Just a quicker reminder from the discussion this morning. Please look into the possibility to:

  1. mark 0 differently (maybe a /) from small values close to 0 on the heat map.
  2. put a.a sequence after n.t. sequence.
  3. plot Vg1, Vg4 , and Vg6 separately.
  4. plot without unsupervised clustering.
  5. find a way to rank be proportion of each clones.

And please also plot according to TCRD as the diversity is much much higher!

Cheers:)

nilseling commented 6 years ago

The new heatmaps are now in the Figures folder. What I changed is that I consider the top 10 clones from old AND young animals (previously it was just from old animals). Also, for the TRG samples, I focused the analysis only on the specific chains. That's not possible for the TRD analysis and I performed the analysis without considering from which variable chain the clone comes.

chenhc720 commented 6 years ago

Really brilliant works!! Just want to quickly confirm that 0 is painted in grey?

nilseling commented 6 years ago

0 is anything < 0.1% - hope that's ok

chenhc720 commented 6 years ago

As discussed earlier, could you please rank/categorise the clones by their levels of being shared by different individuals?

Also, could you please look into the possibility to show the proportion of shared clones between each individuals, regardless how big the clones are in each individuals. Ideally we can overlay the whole repertoire between individuals rather than picking only the top 10 clones. For reference, see fig. 2d and e of this paper: https://www.nature.com/articles/ni.3686

nilseling commented 6 years ago

I added the new heatmaps to the Figures folder. I also generated heatmaps on the proportions of shared clones but didn't adjust the colour scale across all heatmaps yet.

chenhc720 commented 6 years ago

Sorry to keep asking for more and more analyses! The results look amazing and start revealing some really interesting information about the repertoires.

We would like to further take the size of the shared clones into consideration now.
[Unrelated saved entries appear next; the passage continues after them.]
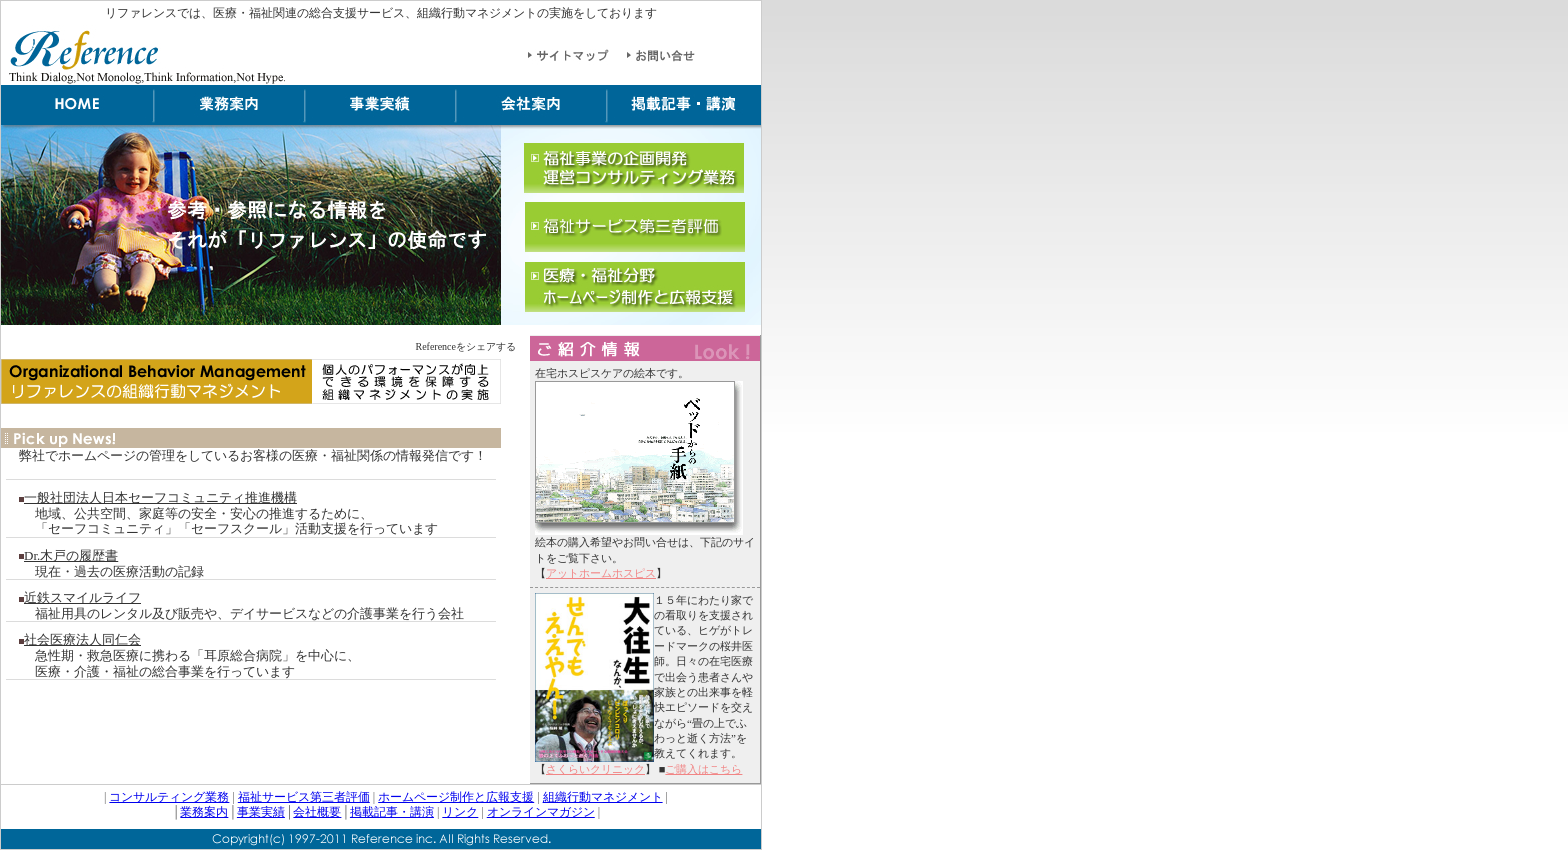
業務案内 (204, 812)
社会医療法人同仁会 (82, 639)
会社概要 (317, 812)
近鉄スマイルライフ (82, 597)
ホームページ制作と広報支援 (456, 797)
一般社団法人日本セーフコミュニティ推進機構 (160, 497)
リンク (460, 812)
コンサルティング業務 (169, 797)
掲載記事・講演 (392, 812)
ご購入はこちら (703, 769)
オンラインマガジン (541, 812)
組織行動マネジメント (603, 797)
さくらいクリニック (595, 769)
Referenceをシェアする (465, 346)
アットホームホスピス (601, 573)
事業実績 (261, 812)
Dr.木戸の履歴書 (71, 555)
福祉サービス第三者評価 (304, 797)
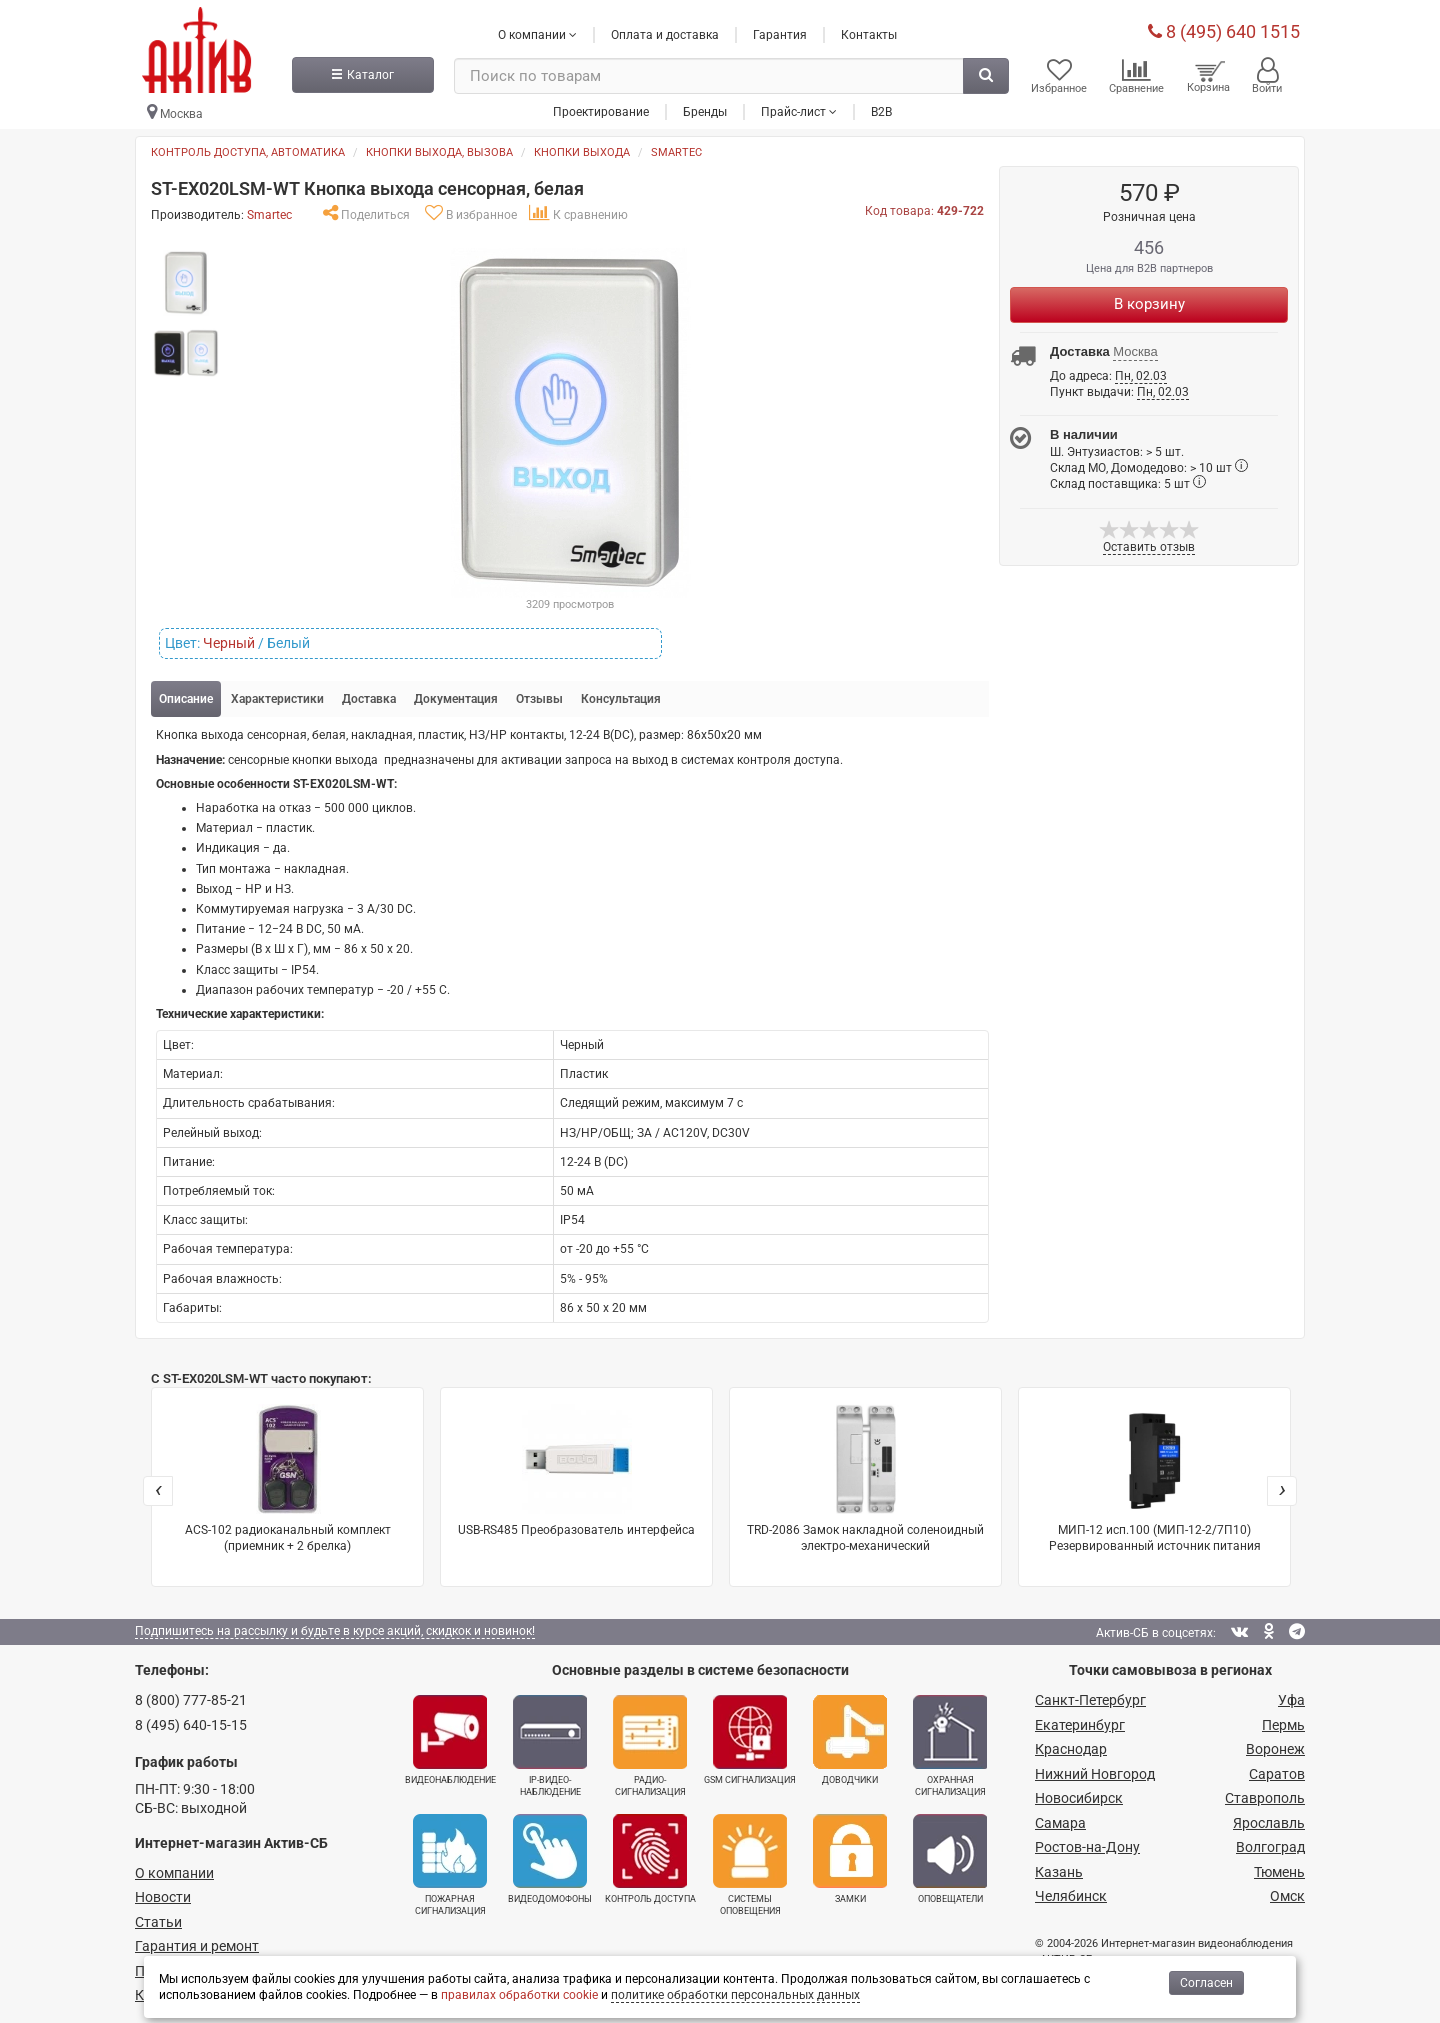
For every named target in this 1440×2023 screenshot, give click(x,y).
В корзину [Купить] (1149, 302)
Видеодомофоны (550, 1857)
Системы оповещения (750, 1863)
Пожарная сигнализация (450, 1863)
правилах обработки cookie (519, 1995)
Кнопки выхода (582, 151)
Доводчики (850, 1739)
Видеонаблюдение (450, 1739)
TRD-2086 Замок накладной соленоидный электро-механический (865, 1477)
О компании (174, 1872)
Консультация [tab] (621, 698)
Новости (163, 1896)
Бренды (705, 109)
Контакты (869, 33)
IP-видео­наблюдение (550, 1745)
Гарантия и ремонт (197, 1945)
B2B (881, 109)
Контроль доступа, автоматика (248, 151)
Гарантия (780, 33)
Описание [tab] (186, 698)
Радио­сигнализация (650, 1745)
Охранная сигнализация (950, 1745)
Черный (229, 642)
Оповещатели (950, 1857)
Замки (850, 1857)
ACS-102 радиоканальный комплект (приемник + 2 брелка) (288, 1477)
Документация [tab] (456, 698)
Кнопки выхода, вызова (439, 151)
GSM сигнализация (750, 1739)
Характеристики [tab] (277, 698)
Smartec (676, 151)
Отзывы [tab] (539, 698)
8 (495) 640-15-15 (191, 1724)
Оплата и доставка (665, 33)
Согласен (1206, 1983)
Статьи (158, 1921)
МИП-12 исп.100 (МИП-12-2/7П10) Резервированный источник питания (1155, 1477)
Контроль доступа (650, 1857)
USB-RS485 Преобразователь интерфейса (576, 1469)
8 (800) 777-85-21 (191, 1699)
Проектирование (601, 109)
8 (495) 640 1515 (1224, 29)
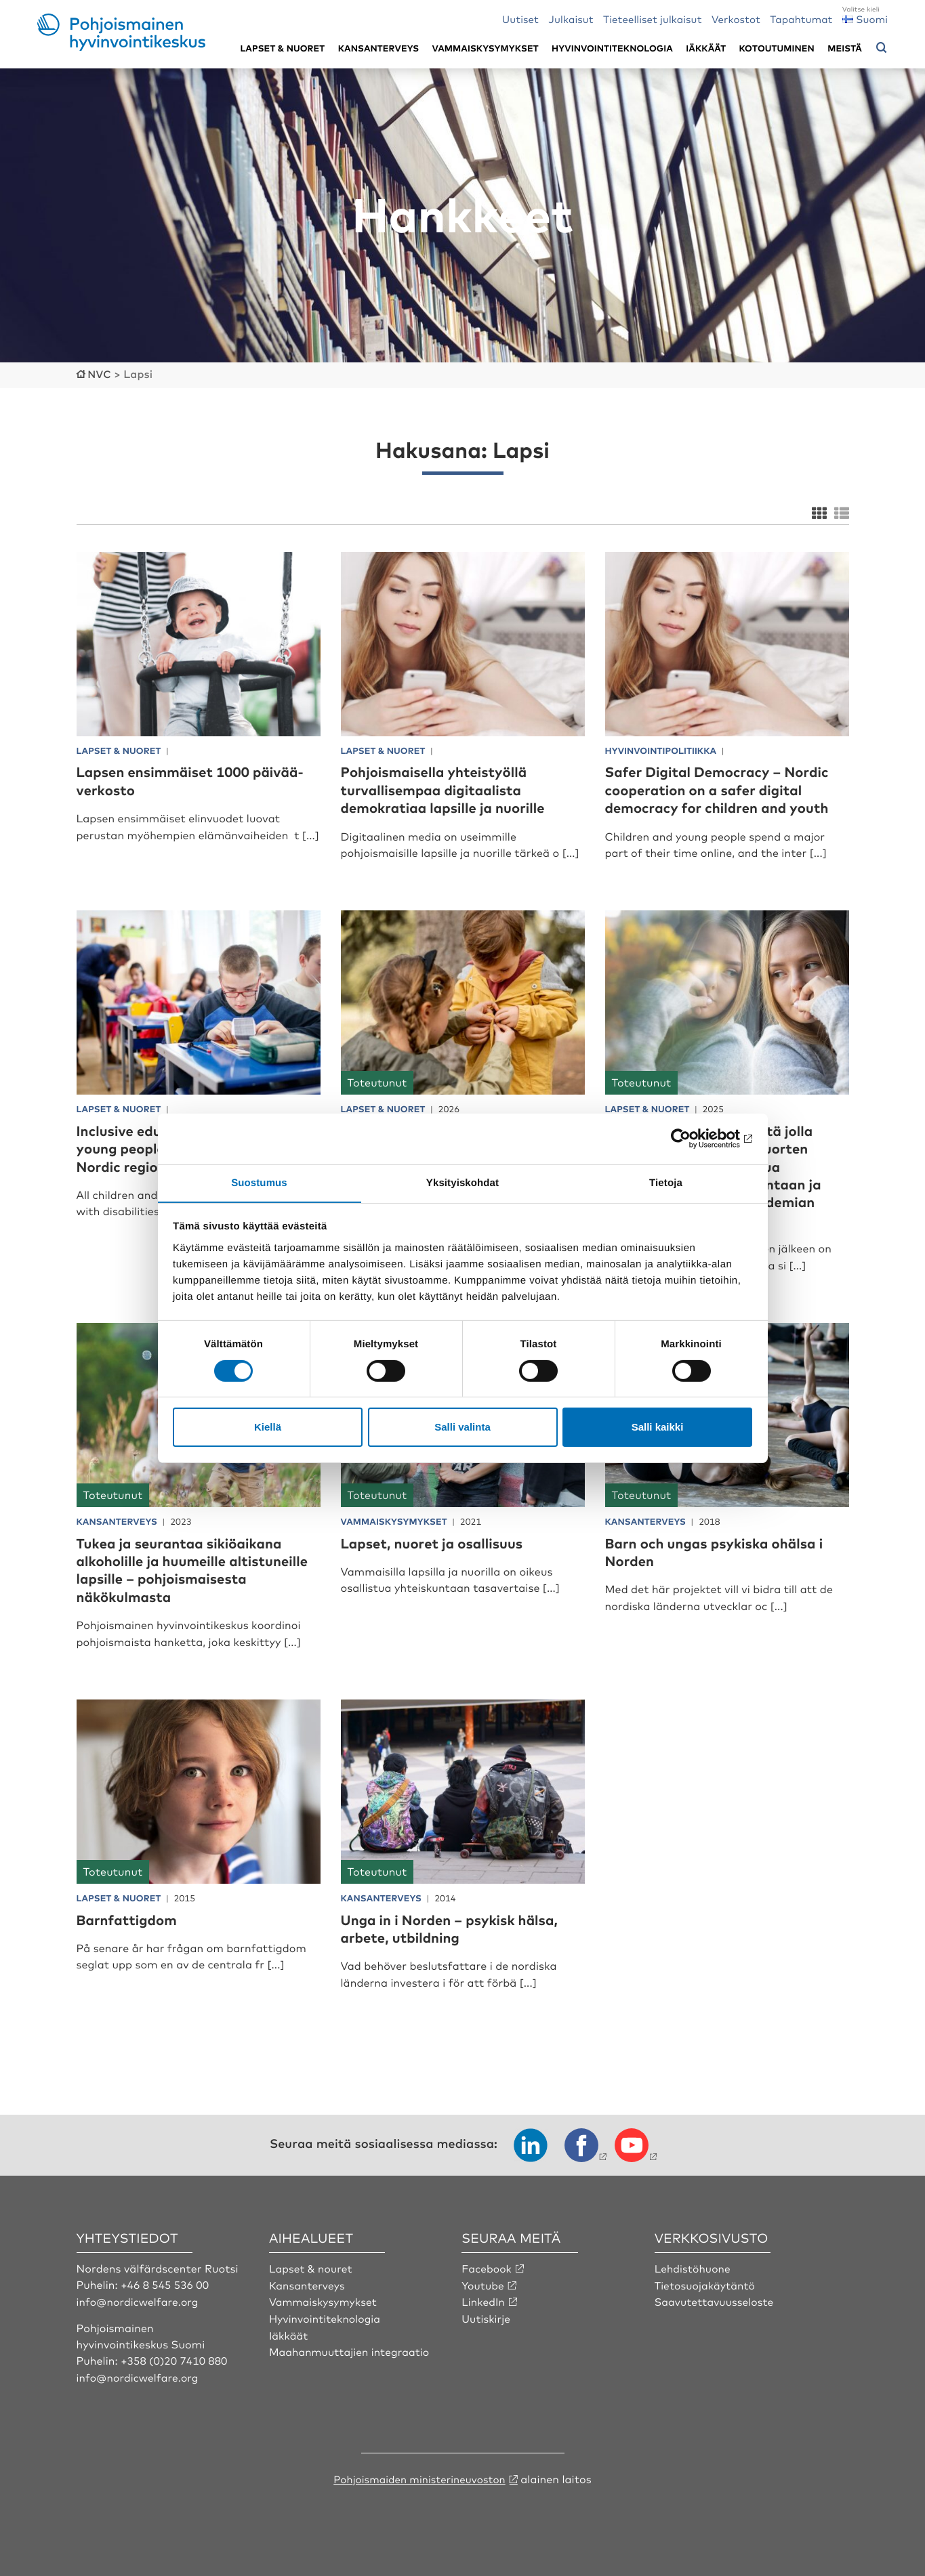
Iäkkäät (706, 48)
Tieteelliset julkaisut (652, 19)
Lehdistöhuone (694, 2267)
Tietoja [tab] (665, 1182)
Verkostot (736, 19)
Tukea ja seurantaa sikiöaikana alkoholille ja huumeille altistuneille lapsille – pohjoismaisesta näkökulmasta (189, 1568)
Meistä (844, 48)
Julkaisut (570, 19)
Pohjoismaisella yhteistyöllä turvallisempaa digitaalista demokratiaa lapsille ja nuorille (452, 788)
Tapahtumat (801, 19)
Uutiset (520, 19)
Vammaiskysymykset (485, 48)
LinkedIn (483, 2300)
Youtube (483, 2283)
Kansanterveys (378, 48)
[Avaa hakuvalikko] (882, 48)
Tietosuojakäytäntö (706, 2283)
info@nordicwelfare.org (140, 2300)
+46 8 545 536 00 (166, 2283)
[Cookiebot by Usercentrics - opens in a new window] (693, 1138)
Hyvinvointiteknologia (612, 48)
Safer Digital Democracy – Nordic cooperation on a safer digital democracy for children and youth (727, 788)
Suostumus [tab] (259, 1182)
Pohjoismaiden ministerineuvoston (420, 2477)
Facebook (487, 2267)
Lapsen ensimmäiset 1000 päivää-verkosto (171, 779)
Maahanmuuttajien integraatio (351, 2349)
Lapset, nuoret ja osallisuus (440, 1541)
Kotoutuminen (777, 48)
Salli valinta (462, 1427)
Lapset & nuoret (282, 48)
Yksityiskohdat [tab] (462, 1182)
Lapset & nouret (312, 2267)
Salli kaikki (658, 1427)
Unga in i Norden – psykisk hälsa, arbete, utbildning (459, 1926)
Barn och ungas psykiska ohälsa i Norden (724, 1550)
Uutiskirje (486, 2316)
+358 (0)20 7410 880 (175, 2359)
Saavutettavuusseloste (716, 2300)
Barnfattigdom (131, 1918)
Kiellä (267, 1427)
Instead of only plotting the number of clones, please also plot according to the number of reads.

size of shared clones = (total reads of shared clones in mouse 1 + total reads of shared clones in mouse 2) / (total reads of mouse 1 + total reads of mouse2)

If possible, could you please export both figure and excel table.

Thank you so so much!!

nilseling commented 6 years ago

The new heatmaps are in the Figures folder and the xlsx files in Results/Clones/Shared_clones. I marked the files for which I considered the size of the clone with "ConsSize"

chenhc720 commented 6 years ago

wonderful! I only have a small question about the denominator in the formula of clone size.

I think the sum read number of shared clones should not be subtracted in the denominator? It's different from the case when looking at the number of clones only, the same clones are counted twice and thus need to be subtracted. We actually need to take the reads from both repertoires when calculating clone size. Please please correct me if I'm wrong! Thank you so much!!

nilseling commented 6 years ago

It is correct to subtract the shared clones in the denominator to calculate the Jaccard index. But to avoid problems with differing clone size, I now subsamples the reads specifically for each comparison.